# [REQUIRED ACTION]
Without including any picture, copy the entries that follow word for word.

# [PROVIDED INFORMATION]
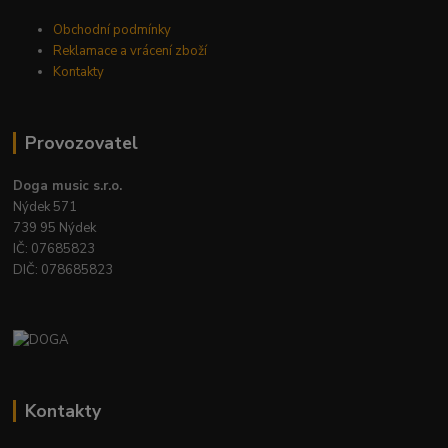
Obchodní podmínky
Reklamace a vrácení zboží
Kontakty
Provozovatel
Doga music s.r.o.
Nýdek 571
739 95 Nýdek
IČ: 07685823
DIČ: 078685823
Kontakty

# [FINISHED TASK]
Obchodní podmínky
Reklamace a vrácení zboží
Kontakty
Provozovatel
Doga music s.r.o.
Nýdek 571
739 95 Nýdek
IČ: 07685823
DIČ: 078685823
Kontakty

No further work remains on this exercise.